Creating data partition in R

Aiden picture Aiden · Jul 20, 2016 · Viewed 26.1k times · Source

With caret package, when creating data partition 75% training and 25% test, we use:

inTrain<- createDataPartition(y=spam$type,p=0.75, list=FALSE)

Note: dataset is named spam and target variable is named type

My question is, what is the purpose of including y=spam$type argument?

Isn’t the purpose of creating data partitions simply to split the entire data set based on the proportion you require for training vs testing?
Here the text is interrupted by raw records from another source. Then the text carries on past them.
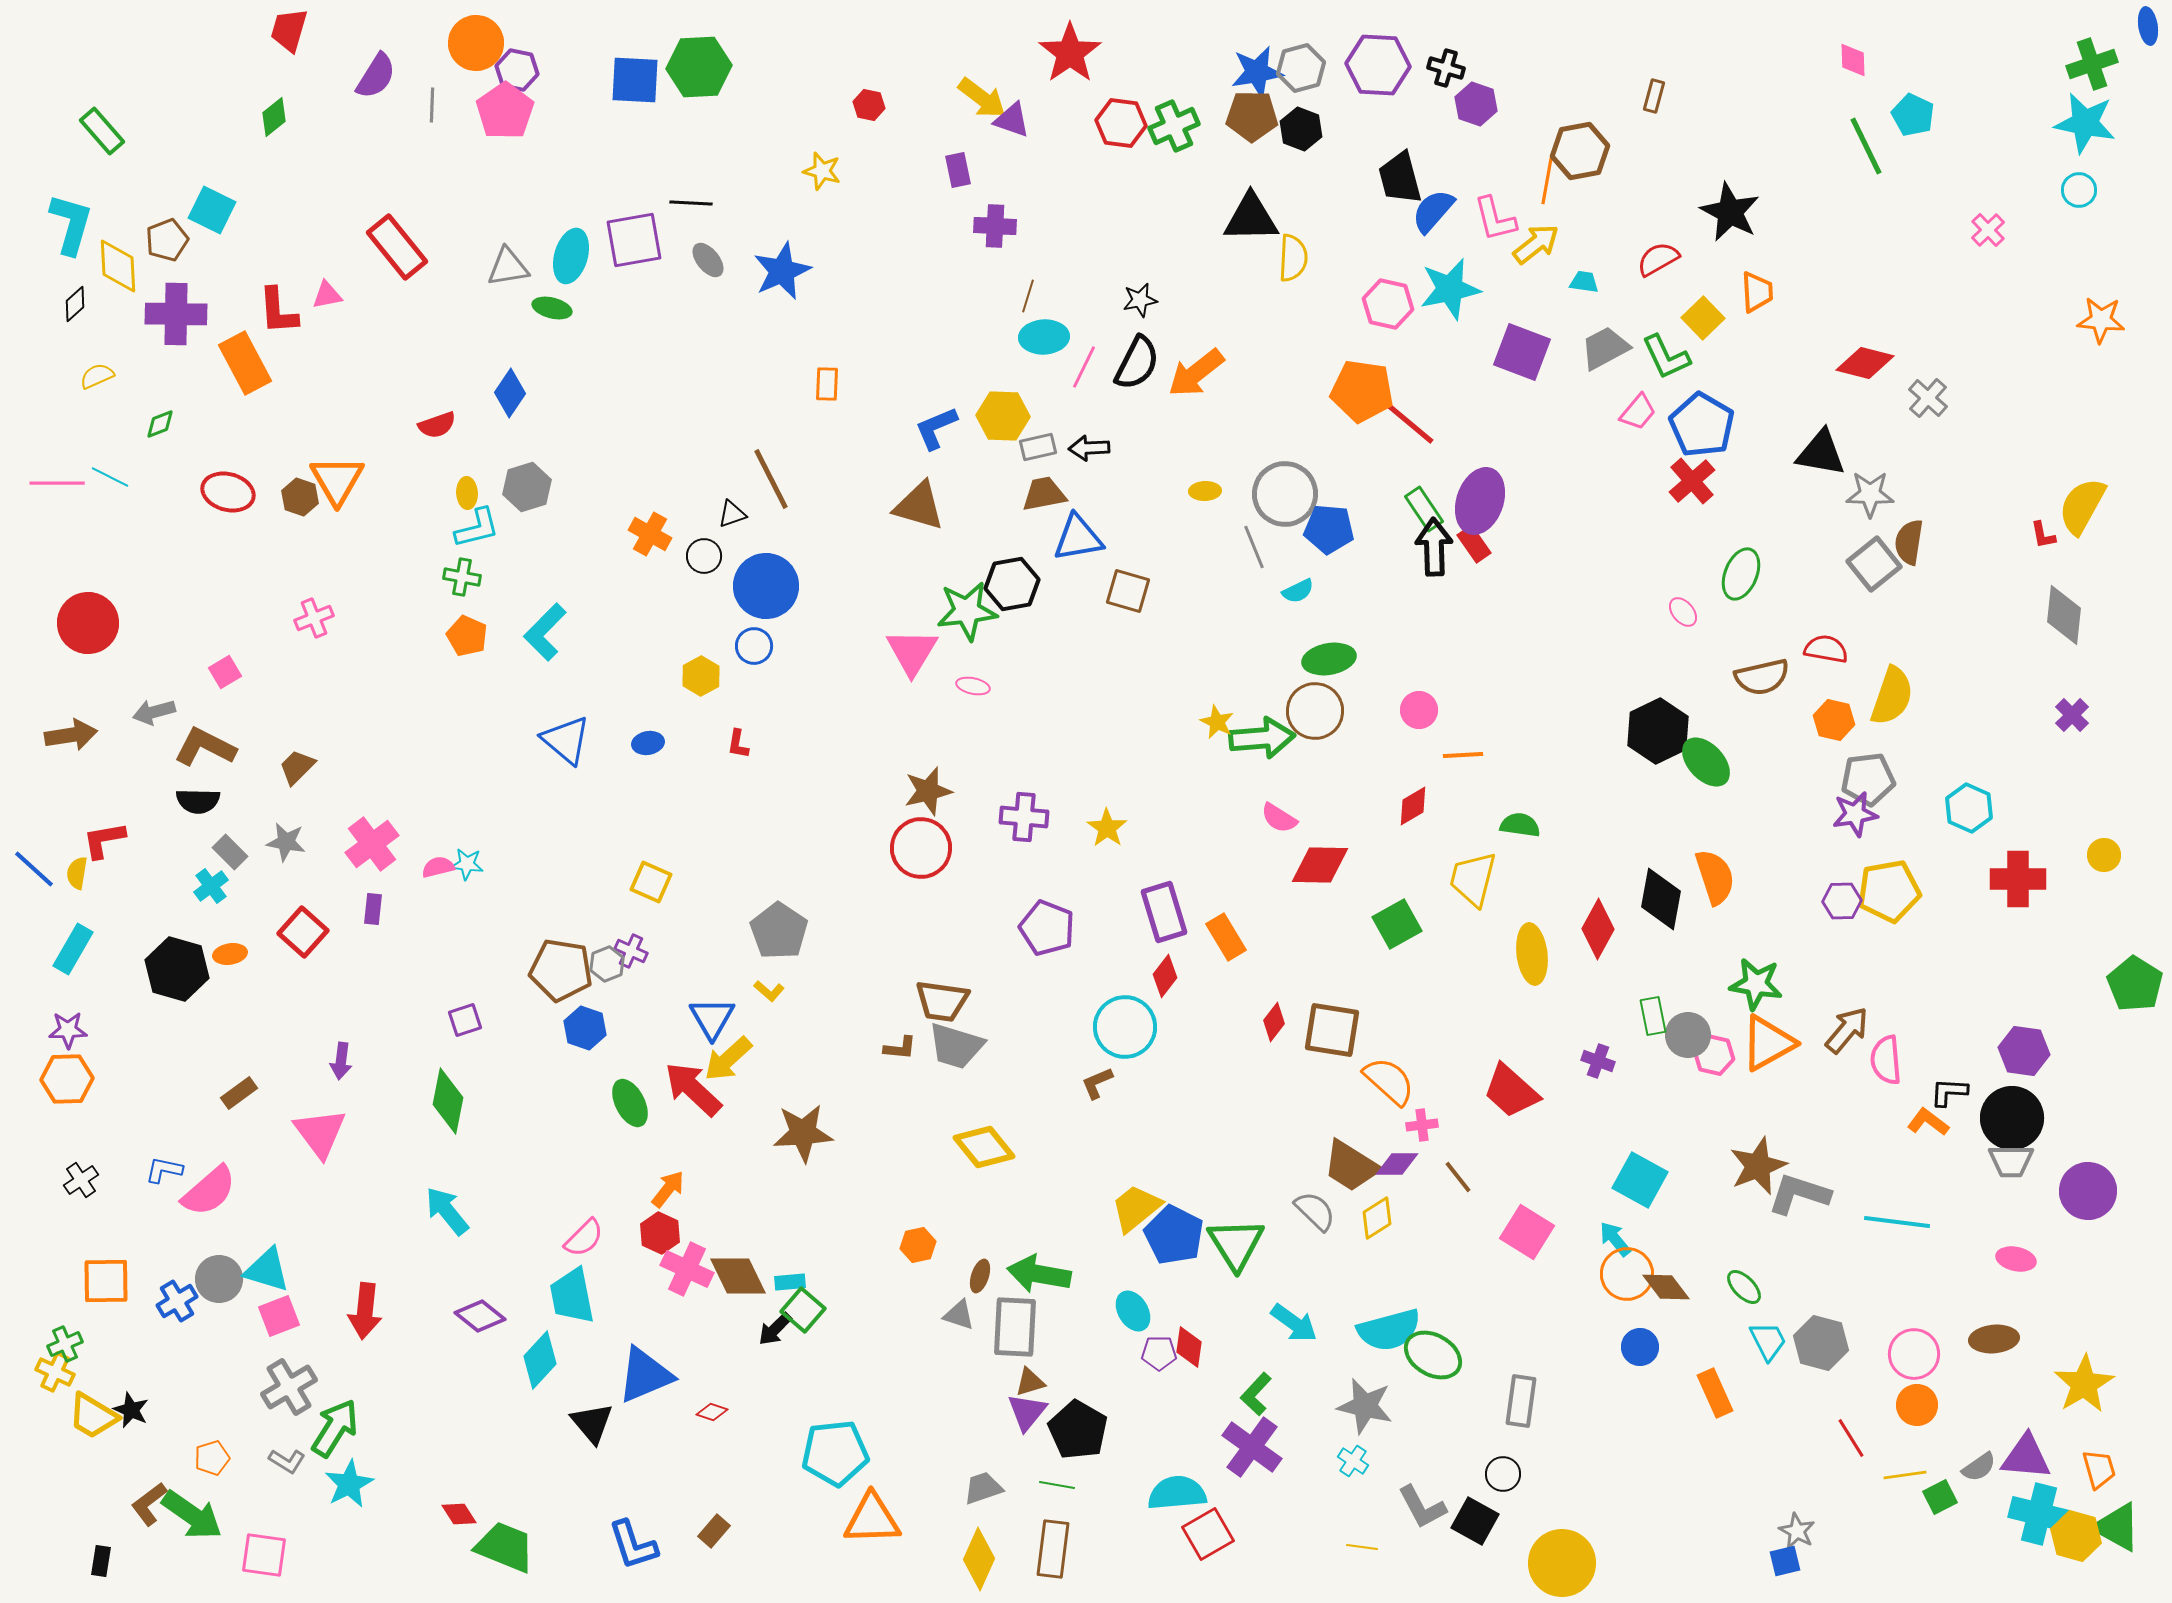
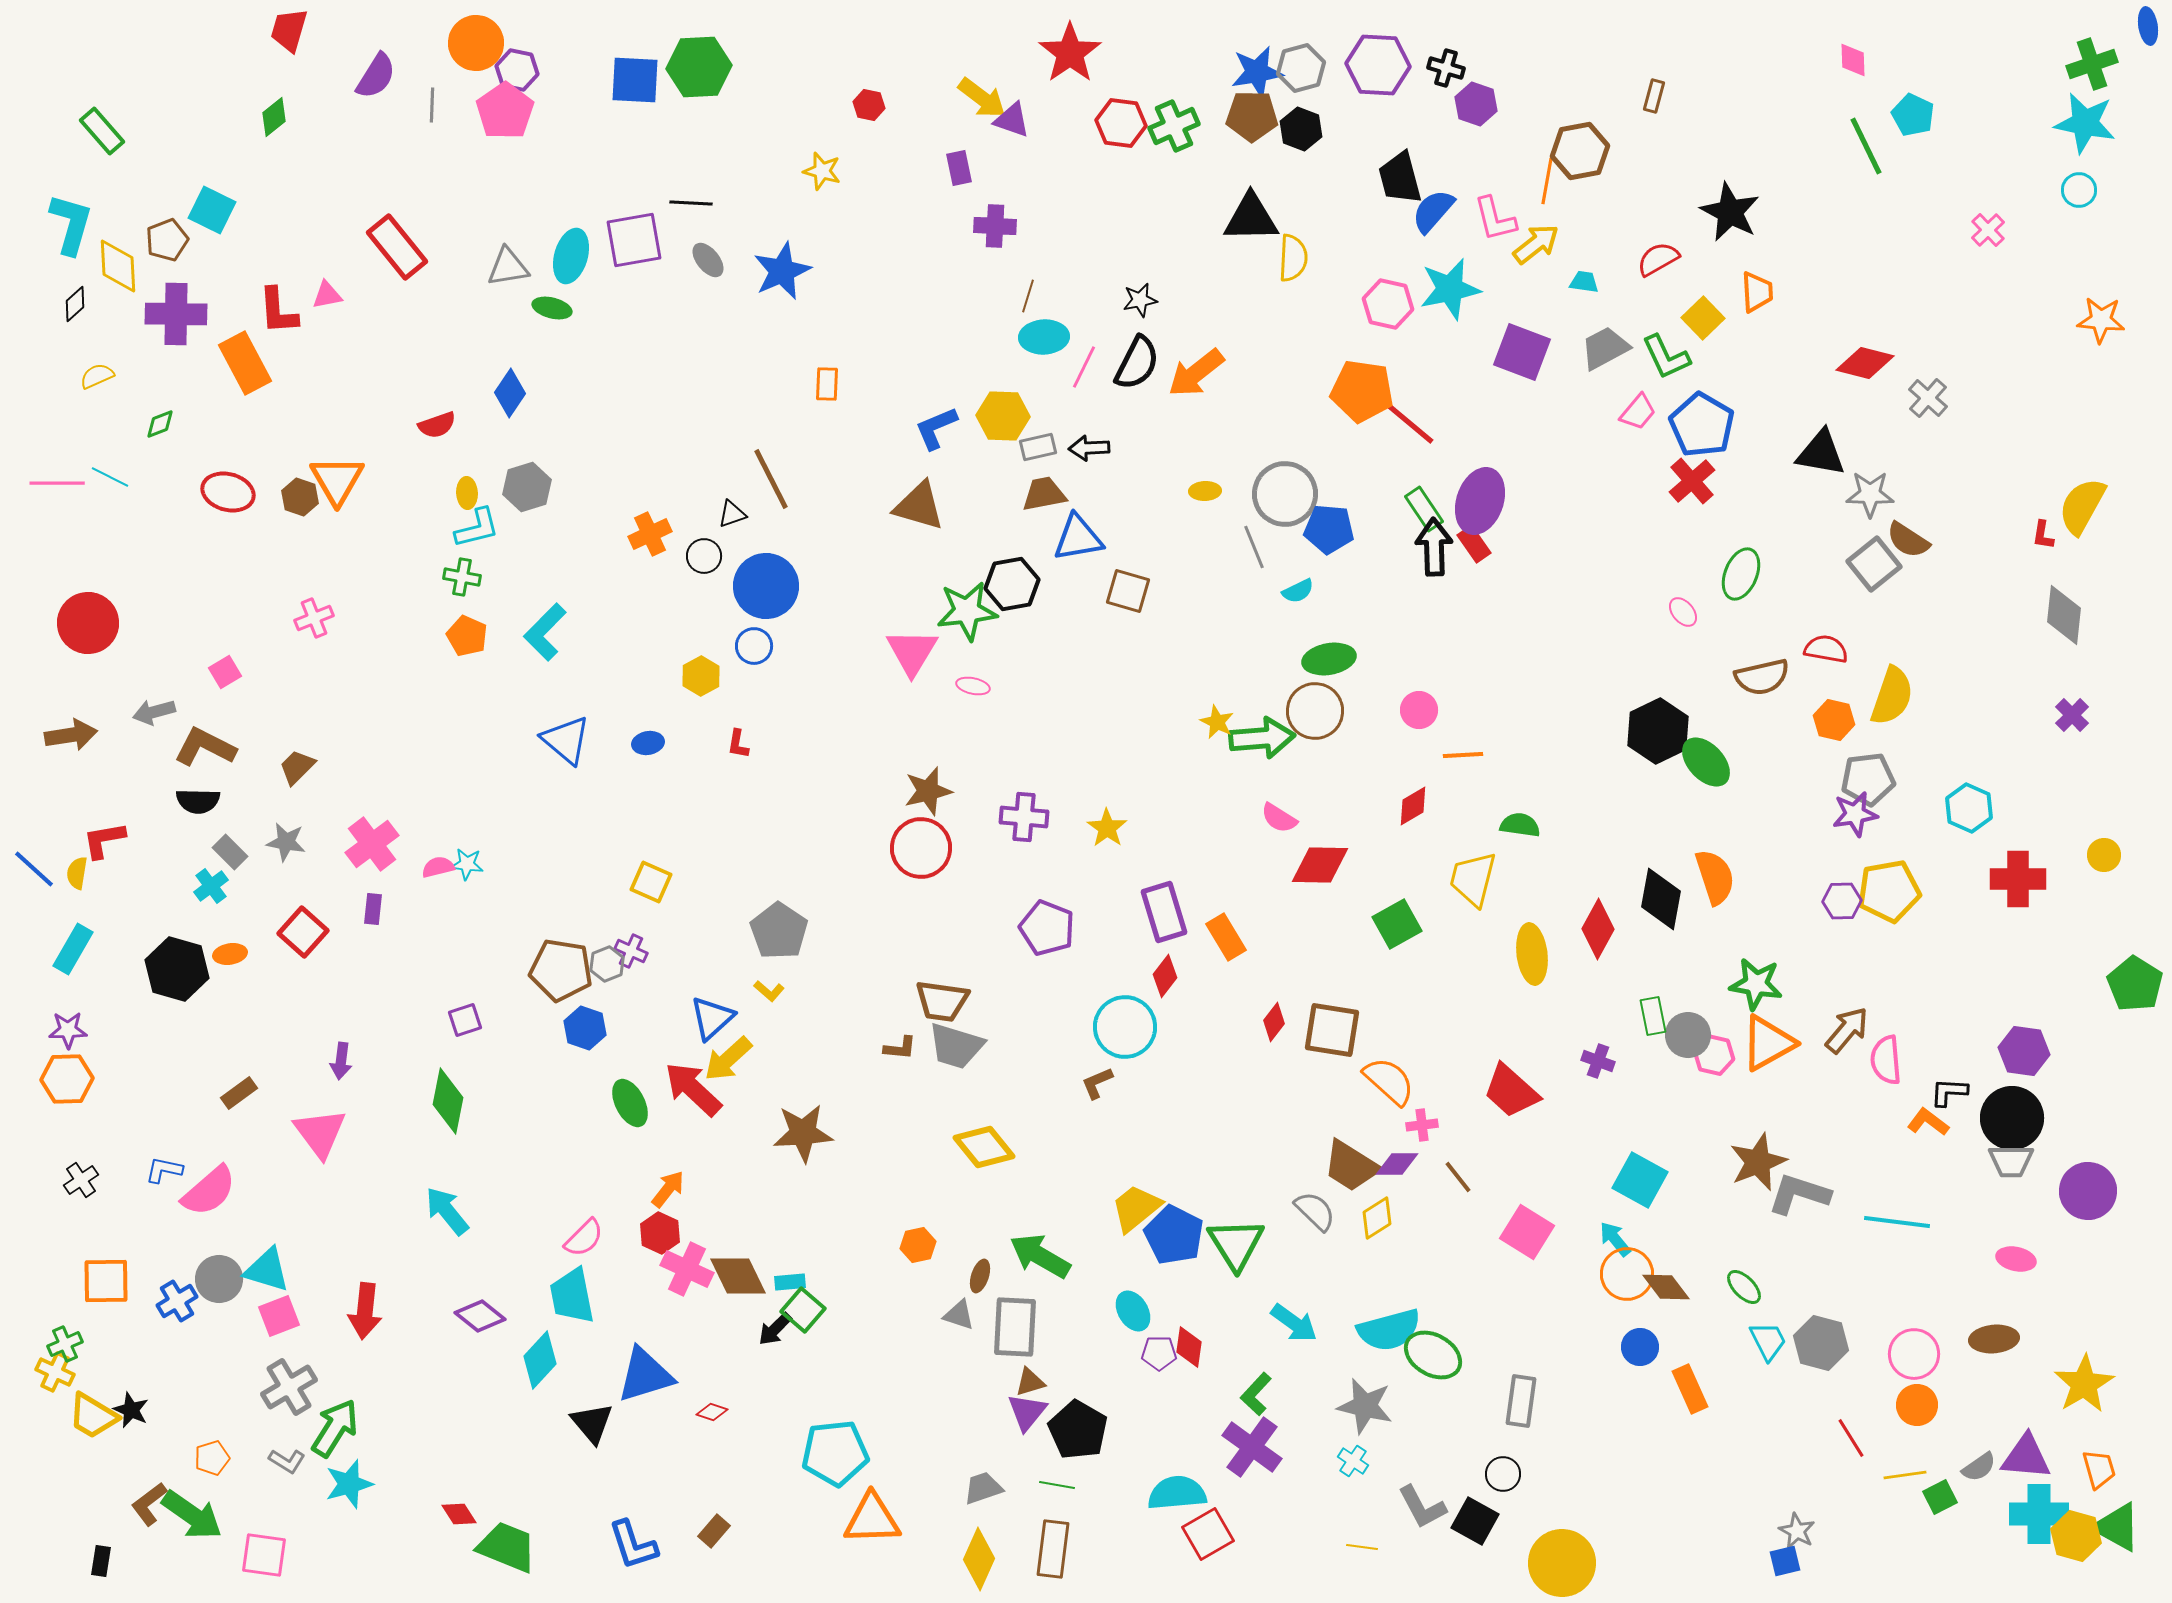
purple rectangle at (958, 170): moved 1 px right, 2 px up
orange cross at (650, 534): rotated 36 degrees clockwise
red L-shape at (2043, 535): rotated 20 degrees clockwise
brown semicircle at (1909, 542): moved 1 px left, 2 px up; rotated 66 degrees counterclockwise
blue triangle at (712, 1018): rotated 18 degrees clockwise
brown star at (1758, 1166): moved 4 px up
green arrow at (1039, 1274): moved 1 px right, 18 px up; rotated 20 degrees clockwise
blue triangle at (645, 1375): rotated 6 degrees clockwise
orange rectangle at (1715, 1393): moved 25 px left, 4 px up
cyan star at (349, 1484): rotated 12 degrees clockwise
cyan cross at (2039, 1514): rotated 14 degrees counterclockwise
green trapezoid at (505, 1547): moved 2 px right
Why is there the need to include that argument in the code?

Answer

Imran Ali picture Imran Ali · Jul 20, 2016

I have assumed that the createDataPartition() in question is referring to the caret package.

If sample$type argument is a factor which is generally the case, the random sampling occurs within each class.

Some more explanation: For example if we were to partition the iris data set in the same proportion as in your question.

attach(iris)
summary(iris)

notice the numbers against each species. Now using the following command:

library(caret)
inTrain <- createDataPartition(y=Species, p=0.75, list=FALSE)  

inTrain would take approximately 75% rows from each species, which can be verified by issuing the following command:

summary(iris[inTrain,])

There are 50 species in each category, and 38 (approximately 75%)have been randomly selected for the training data set.